3) El que se siente observado por grandes auditorios. Es una personalidad con vocación para la vida pública, que se banca mostrarse y tiene la autoestima elevada como para sentirse modelo de alguna cosa. Son egos fuertes que disfrutan poco en vista que viven de las imágenes que les devuelve el exterior.
El tipo número cuatro es el más interesante y es denominado "el traidor". La figura hace ya que yo me tienda a sentir identificado casi de inmediato. El traidor no es necesariamente una mala persona, sino que en realidad es lo que hoy llamaríamos un fóbico social. El traidor aparece y desaparece de diferentes grupos sin ninguna lógica. Puede ser muy simpático o retraído, no es el caso, sino que en relidad no se banca mucho tiempo estableciendo vínculos con nadie y entonces deambula y se pierde sin ninguna lógica. Su condición es más fuerte que él. El traido no se siente observado por nadie, o porque no lo soporta o porque no piensa que nadie pueda prestarle atención o expectativas sobre su persona.
Siguiendo con el almuerzo pelotudo surge la idea de ver las compatibilidades de los diferentes tipos de personalidades.

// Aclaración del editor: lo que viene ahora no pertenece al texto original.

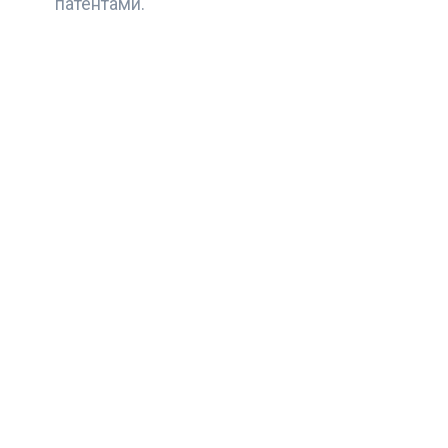
патентами.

Los tipo uno no se bancan a otro tipo uno en principio, pero en realidad su convivencia con ese otro forma parte de su seguir dialogando consigo mismo acerca de la persona que lo observa. Los tipo uno son compatibles entre sí pues tienen modelos de pensamiento similares.
Los tipo dos son los más comunes y normales. Se embolan con los tipo uno, admiran a los tipo tres y se cansan de aguantar a los tipo cuatro.
Los tipo tres y cuatro son muy compatibles entre sí aunque aparezcan muy antagónicos, el hecho de estar tan enajenados, uno por su auditorio y el otro por su soledad, los termina haciando funcionales en la vida.
Los tipo cuatro sienten una fascinante atracción sobre su misma especie, aunque los tipo dos le solucionan algunos problemas sociales.
Los tipo cuatro, los traicioneros, captan el arte de traicionar y ser traicionados y en la medida que disfrutan de esta práctica y no la sufren hacen de su soledad un instrumento en el ejercicio de la convivencia. Llegan, agotan al otro, se queman y desaparecen.
Esto me lleva a reflexionar que no se ha pensado mucho el tema de la traición como arte existencial y que eso merece otro post. Que será el próximo, cuando no tenga que estudiar.

1 comment:

fauno1 said...

Estimada mujer: nunca tuvo mi respeto. Yo tampoco la molestia del suyo.